O parecer do relator, deputado Coronel Assis (PL-MT), é favorável à tramitação da proposta. Nesta etapa, os parlamentares não discutem o mérito da mudança, mas apenas se a PEC atende aos requisitos constitucionais necessários para seguir avançando no Congresso.
Caso a admissibilidade da PEC seja aprovada pela CCJ, uma comissão especial será criada para analisar o conteúdo da proposta. Somente após essa etapa o texto poderá ser encaminhado para votação no plenário da Câmara dos Deputados.
O que prevê a proposta?
Pela legislação em vigor, adolescentes que cometem atos infracionais graves podem ser submetidos a medidas socioeducativas de internação por até três anos. O novo texto quer estabelecee que adolescentes de 16 e 17 anos possam responder criminalmente como adultos quando envolvidos em crimes considerados hediondos, como homicídio doloso e lesão corporal seguida de morte.

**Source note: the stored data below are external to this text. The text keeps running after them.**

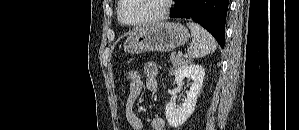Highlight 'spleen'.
I'll return each instance as SVG.
<instances>
[{
	"instance_id": "obj_1",
	"label": "spleen",
	"mask_w": 299,
	"mask_h": 130,
	"mask_svg": "<svg viewBox=\"0 0 299 130\" xmlns=\"http://www.w3.org/2000/svg\"><path fill=\"white\" fill-rule=\"evenodd\" d=\"M187 26L192 35V43L187 50L189 58L204 57L216 50L215 39L203 27L194 22H188Z\"/></svg>"
}]
</instances>
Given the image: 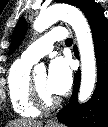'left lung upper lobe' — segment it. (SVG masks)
Masks as SVG:
<instances>
[{
  "mask_svg": "<svg viewBox=\"0 0 108 127\" xmlns=\"http://www.w3.org/2000/svg\"><path fill=\"white\" fill-rule=\"evenodd\" d=\"M57 2H62V3H68L71 5H74L79 8L80 4L84 0H56ZM27 29V23L24 17H21L14 29L12 39H11V46H10V54H12L16 48L20 45L22 39L25 36Z\"/></svg>",
  "mask_w": 108,
  "mask_h": 127,
  "instance_id": "left-lung-upper-lobe-1",
  "label": "left lung upper lobe"
}]
</instances>
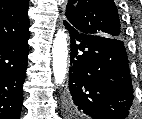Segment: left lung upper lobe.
<instances>
[{"label": "left lung upper lobe", "instance_id": "5c2ea615", "mask_svg": "<svg viewBox=\"0 0 142 119\" xmlns=\"http://www.w3.org/2000/svg\"><path fill=\"white\" fill-rule=\"evenodd\" d=\"M64 20L77 31L108 38L123 36L113 0H69Z\"/></svg>", "mask_w": 142, "mask_h": 119}]
</instances>
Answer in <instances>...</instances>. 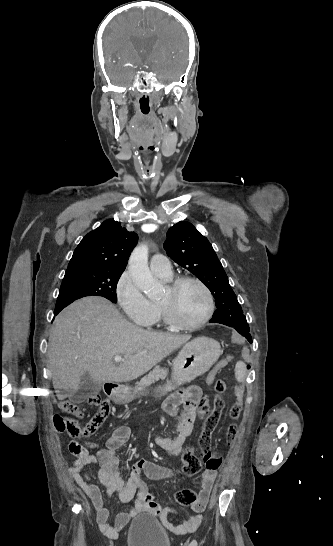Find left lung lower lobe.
Returning <instances> with one entry per match:
<instances>
[{
  "label": "left lung lower lobe",
  "instance_id": "left-lung-lower-lobe-1",
  "mask_svg": "<svg viewBox=\"0 0 333 546\" xmlns=\"http://www.w3.org/2000/svg\"><path fill=\"white\" fill-rule=\"evenodd\" d=\"M211 323H220V324H223L222 322H220V320L218 319H215V318H212L210 320ZM224 325H227V324H224ZM229 326V325H227ZM232 327V326H230ZM242 336H244L250 343H252V338H251V334L249 333V325L248 323H242L238 326H235L234 327Z\"/></svg>",
  "mask_w": 333,
  "mask_h": 546
}]
</instances>
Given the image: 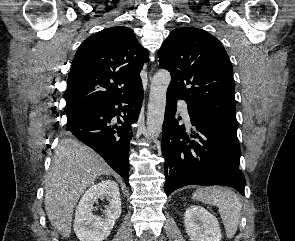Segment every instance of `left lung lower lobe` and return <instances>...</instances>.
Instances as JSON below:
<instances>
[{
    "mask_svg": "<svg viewBox=\"0 0 295 241\" xmlns=\"http://www.w3.org/2000/svg\"><path fill=\"white\" fill-rule=\"evenodd\" d=\"M178 97L167 90L162 127L165 187L168 196L186 185H226L244 195L237 130L189 111L194 130L190 140L175 116ZM179 119V118H178Z\"/></svg>",
    "mask_w": 295,
    "mask_h": 241,
    "instance_id": "1",
    "label": "left lung lower lobe"
}]
</instances>
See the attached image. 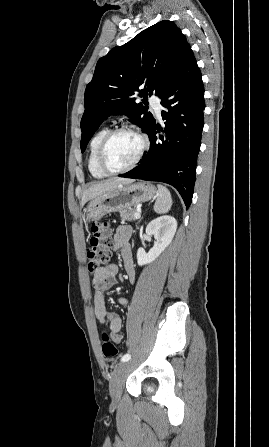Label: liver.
<instances>
[{
	"mask_svg": "<svg viewBox=\"0 0 269 447\" xmlns=\"http://www.w3.org/2000/svg\"><path fill=\"white\" fill-rule=\"evenodd\" d=\"M134 180H104V182H92L90 188L88 190H84L82 194V200H81V206L83 208L84 204L86 202H89V200H93V198H97V196H101V194H106V192H111V190H114V188H117V186H120V184H132Z\"/></svg>",
	"mask_w": 269,
	"mask_h": 447,
	"instance_id": "1",
	"label": "liver"
}]
</instances>
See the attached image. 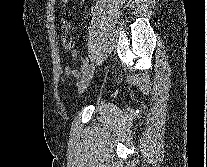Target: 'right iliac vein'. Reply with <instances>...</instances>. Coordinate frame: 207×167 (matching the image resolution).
Returning a JSON list of instances; mask_svg holds the SVG:
<instances>
[{
  "mask_svg": "<svg viewBox=\"0 0 207 167\" xmlns=\"http://www.w3.org/2000/svg\"><path fill=\"white\" fill-rule=\"evenodd\" d=\"M94 70H95V67L93 64L89 65L86 68L84 75L81 78L79 85H78L79 93H83L86 90V88L89 86V83H90V81L93 77V74H94Z\"/></svg>",
  "mask_w": 207,
  "mask_h": 167,
  "instance_id": "obj_1",
  "label": "right iliac vein"
}]
</instances>
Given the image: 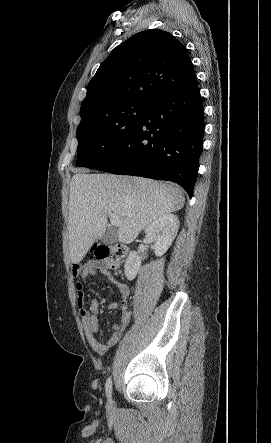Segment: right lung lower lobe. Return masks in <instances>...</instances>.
Masks as SVG:
<instances>
[{
    "label": "right lung lower lobe",
    "mask_w": 271,
    "mask_h": 443,
    "mask_svg": "<svg viewBox=\"0 0 271 443\" xmlns=\"http://www.w3.org/2000/svg\"><path fill=\"white\" fill-rule=\"evenodd\" d=\"M204 134L197 84L156 97L139 124L97 170L173 181L193 195Z\"/></svg>",
    "instance_id": "right-lung-lower-lobe-1"
}]
</instances>
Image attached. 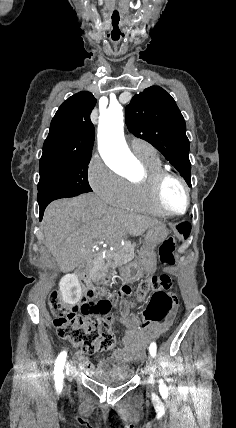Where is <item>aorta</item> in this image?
I'll return each instance as SVG.
<instances>
[{
	"mask_svg": "<svg viewBox=\"0 0 236 428\" xmlns=\"http://www.w3.org/2000/svg\"><path fill=\"white\" fill-rule=\"evenodd\" d=\"M123 127V107L110 106L99 118L98 149L107 164L128 174L137 160L126 144Z\"/></svg>",
	"mask_w": 236,
	"mask_h": 428,
	"instance_id": "obj_1",
	"label": "aorta"
}]
</instances>
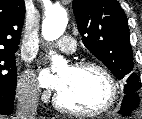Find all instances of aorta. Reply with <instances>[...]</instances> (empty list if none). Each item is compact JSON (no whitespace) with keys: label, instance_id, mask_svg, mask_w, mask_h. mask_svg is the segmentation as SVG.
<instances>
[{"label":"aorta","instance_id":"762f6f07","mask_svg":"<svg viewBox=\"0 0 142 119\" xmlns=\"http://www.w3.org/2000/svg\"><path fill=\"white\" fill-rule=\"evenodd\" d=\"M66 26V10L60 6L52 7L45 13V19L42 23V36L48 41L56 40L64 33ZM50 55L52 56L51 70L53 72L66 65V61L63 57L56 55L53 52H50Z\"/></svg>","mask_w":142,"mask_h":119}]
</instances>
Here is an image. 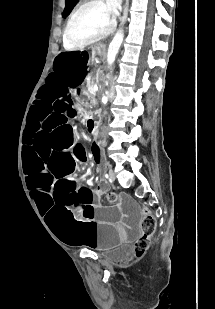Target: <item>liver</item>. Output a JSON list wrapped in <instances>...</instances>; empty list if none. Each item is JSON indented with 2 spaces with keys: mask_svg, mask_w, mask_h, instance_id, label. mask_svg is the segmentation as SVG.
I'll return each mask as SVG.
<instances>
[{
  "mask_svg": "<svg viewBox=\"0 0 215 309\" xmlns=\"http://www.w3.org/2000/svg\"><path fill=\"white\" fill-rule=\"evenodd\" d=\"M95 54H96V50H95L94 46H92V60H93Z\"/></svg>",
  "mask_w": 215,
  "mask_h": 309,
  "instance_id": "obj_1",
  "label": "liver"
}]
</instances>
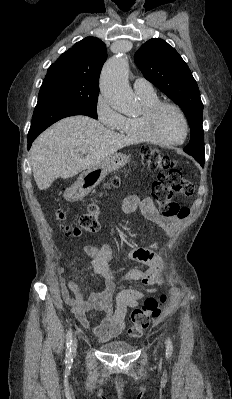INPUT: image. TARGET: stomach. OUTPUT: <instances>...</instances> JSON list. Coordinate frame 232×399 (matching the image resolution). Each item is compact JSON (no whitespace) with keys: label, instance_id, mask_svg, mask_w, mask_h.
<instances>
[{"label":"stomach","instance_id":"obj_1","mask_svg":"<svg viewBox=\"0 0 232 399\" xmlns=\"http://www.w3.org/2000/svg\"><path fill=\"white\" fill-rule=\"evenodd\" d=\"M128 162H130V158L129 156H125V154H110V156H107V158L101 162L98 168H91V170L84 172V174H82L81 190H79L80 196H77V198H81L83 194H87V192L93 190L95 186H98V184L102 182L107 174L115 172V170H119V168H123Z\"/></svg>","mask_w":232,"mask_h":399}]
</instances>
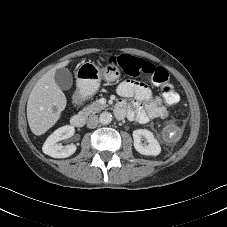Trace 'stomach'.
I'll use <instances>...</instances> for the list:
<instances>
[{"mask_svg":"<svg viewBox=\"0 0 227 227\" xmlns=\"http://www.w3.org/2000/svg\"><path fill=\"white\" fill-rule=\"evenodd\" d=\"M121 76L119 67L110 64L100 69L94 63H82L78 69L77 86L80 93L84 96L94 95L99 86L101 79L108 82H114Z\"/></svg>","mask_w":227,"mask_h":227,"instance_id":"obj_1","label":"stomach"}]
</instances>
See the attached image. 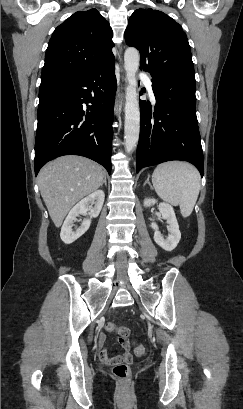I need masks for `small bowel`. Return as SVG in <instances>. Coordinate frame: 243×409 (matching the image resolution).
<instances>
[{
    "label": "small bowel",
    "instance_id": "small-bowel-1",
    "mask_svg": "<svg viewBox=\"0 0 243 409\" xmlns=\"http://www.w3.org/2000/svg\"><path fill=\"white\" fill-rule=\"evenodd\" d=\"M119 343L125 352L122 355L112 357L104 346L105 336L103 334H98L96 337V347L100 361L107 365H114L120 361L130 362L132 360V354L129 341L123 340L119 341Z\"/></svg>",
    "mask_w": 243,
    "mask_h": 409
}]
</instances>
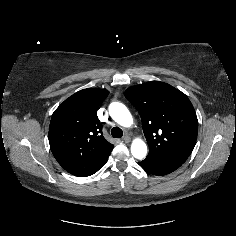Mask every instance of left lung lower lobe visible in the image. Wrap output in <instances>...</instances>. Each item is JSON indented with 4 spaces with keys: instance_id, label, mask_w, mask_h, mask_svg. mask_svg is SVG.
I'll return each instance as SVG.
<instances>
[{
    "instance_id": "left-lung-lower-lobe-1",
    "label": "left lung lower lobe",
    "mask_w": 236,
    "mask_h": 236,
    "mask_svg": "<svg viewBox=\"0 0 236 236\" xmlns=\"http://www.w3.org/2000/svg\"><path fill=\"white\" fill-rule=\"evenodd\" d=\"M139 164L147 172L153 175H157V176L169 174L181 166V164L159 163V162L150 161L148 159H145L139 162Z\"/></svg>"
}]
</instances>
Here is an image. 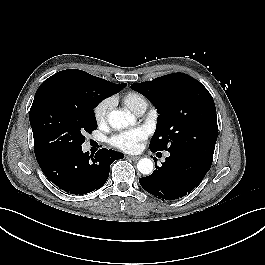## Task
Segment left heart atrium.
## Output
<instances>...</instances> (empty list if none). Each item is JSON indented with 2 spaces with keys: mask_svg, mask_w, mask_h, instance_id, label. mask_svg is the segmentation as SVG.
Returning <instances> with one entry per match:
<instances>
[{
  "mask_svg": "<svg viewBox=\"0 0 265 265\" xmlns=\"http://www.w3.org/2000/svg\"><path fill=\"white\" fill-rule=\"evenodd\" d=\"M147 137L143 128H134L114 135L110 139L111 145L125 152L139 150L141 142Z\"/></svg>",
  "mask_w": 265,
  "mask_h": 265,
  "instance_id": "1",
  "label": "left heart atrium"
}]
</instances>
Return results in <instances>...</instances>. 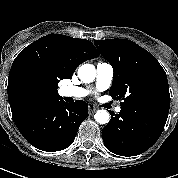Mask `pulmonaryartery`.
Instances as JSON below:
<instances>
[{"label": "pulmonary artery", "instance_id": "1", "mask_svg": "<svg viewBox=\"0 0 178 178\" xmlns=\"http://www.w3.org/2000/svg\"><path fill=\"white\" fill-rule=\"evenodd\" d=\"M114 70L113 67L106 62H99L96 65V87L102 91L107 89L113 80ZM60 94L63 97L82 98L88 95V91L82 87L63 86L60 88ZM120 107L116 108L119 112Z\"/></svg>", "mask_w": 178, "mask_h": 178}]
</instances>
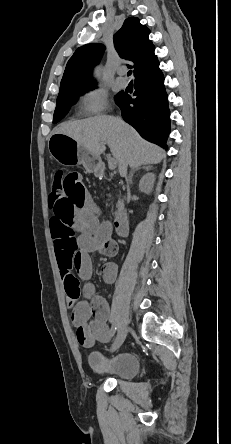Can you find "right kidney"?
I'll return each mask as SVG.
<instances>
[{"instance_id":"obj_1","label":"right kidney","mask_w":231,"mask_h":444,"mask_svg":"<svg viewBox=\"0 0 231 444\" xmlns=\"http://www.w3.org/2000/svg\"><path fill=\"white\" fill-rule=\"evenodd\" d=\"M155 175L152 173H148L146 175H144L139 183V189L144 192V193H149L151 190V186L153 184Z\"/></svg>"}]
</instances>
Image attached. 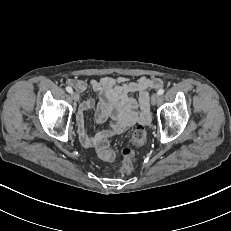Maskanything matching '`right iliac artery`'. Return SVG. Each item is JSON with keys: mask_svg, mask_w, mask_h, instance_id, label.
<instances>
[{"mask_svg": "<svg viewBox=\"0 0 231 231\" xmlns=\"http://www.w3.org/2000/svg\"><path fill=\"white\" fill-rule=\"evenodd\" d=\"M66 91H67L68 93H72V92H73V89H72L70 86H67V87H66Z\"/></svg>", "mask_w": 231, "mask_h": 231, "instance_id": "obj_1", "label": "right iliac artery"}]
</instances>
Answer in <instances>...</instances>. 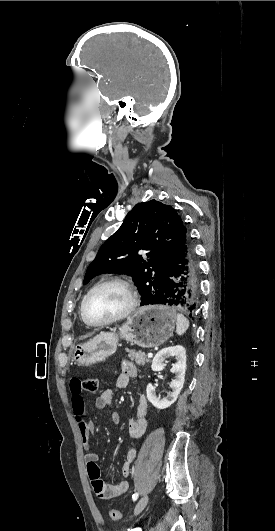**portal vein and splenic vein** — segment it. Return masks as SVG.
<instances>
[{"label":"portal vein and splenic vein","instance_id":"obj_1","mask_svg":"<svg viewBox=\"0 0 275 531\" xmlns=\"http://www.w3.org/2000/svg\"><path fill=\"white\" fill-rule=\"evenodd\" d=\"M147 357L150 359V357H153V353H148Z\"/></svg>","mask_w":275,"mask_h":531}]
</instances>
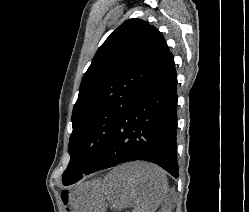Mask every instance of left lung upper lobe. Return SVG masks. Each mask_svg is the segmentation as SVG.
Masks as SVG:
<instances>
[{"instance_id":"obj_1","label":"left lung upper lobe","mask_w":249,"mask_h":212,"mask_svg":"<svg viewBox=\"0 0 249 212\" xmlns=\"http://www.w3.org/2000/svg\"><path fill=\"white\" fill-rule=\"evenodd\" d=\"M169 52L162 34L141 19L125 21L100 46L73 108L64 185L73 184L95 165L118 120Z\"/></svg>"}]
</instances>
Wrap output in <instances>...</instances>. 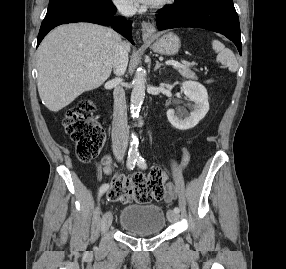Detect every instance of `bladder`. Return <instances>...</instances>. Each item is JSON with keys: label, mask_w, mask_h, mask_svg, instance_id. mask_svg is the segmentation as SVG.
I'll list each match as a JSON object with an SVG mask.
<instances>
[{"label": "bladder", "mask_w": 286, "mask_h": 269, "mask_svg": "<svg viewBox=\"0 0 286 269\" xmlns=\"http://www.w3.org/2000/svg\"><path fill=\"white\" fill-rule=\"evenodd\" d=\"M166 218L160 206L132 203L122 208L119 226L130 233L158 234L165 230Z\"/></svg>", "instance_id": "obj_1"}]
</instances>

A proposta também determina que os jovens condenados cumpram pena em unidades separadas tanto dos menores de idade submetidos a medidas socioeducativas quanto dos presos maiores de 18 anos.
Durante a leitura do relatório, realizada em maio, Coronel Assis retirou uma emenda que ampliava direitos civis para jovens de 16 anos, como a possibilidade de casar sem restrições, firmar contratos, obter carteira de habilitação e ter voto obrigatório.
Governo e oposição criticam mudança
O Ministério dos Direitos Humanos é contrário à redução da maioridade penal. A pasta argumenta que a medida afeta garantias constitucionais consideradas fundamentais e defende que a mudança não representa uma solução eficaz para a redução da violência.
Parlamentares da oposição à proposta também questionam seus efeitos. Na última sessão da CCJ, a deputada Talíria Petrone (PSOL-RJ) afirmou que apenas uma pequena parcela dos atos infracionais cometidos por adolescentes é classificada como grave. Segundo ela, a inclusão desses jovens no sistema prisional comum pode aumentar a influência do crime organizado sobre essa população.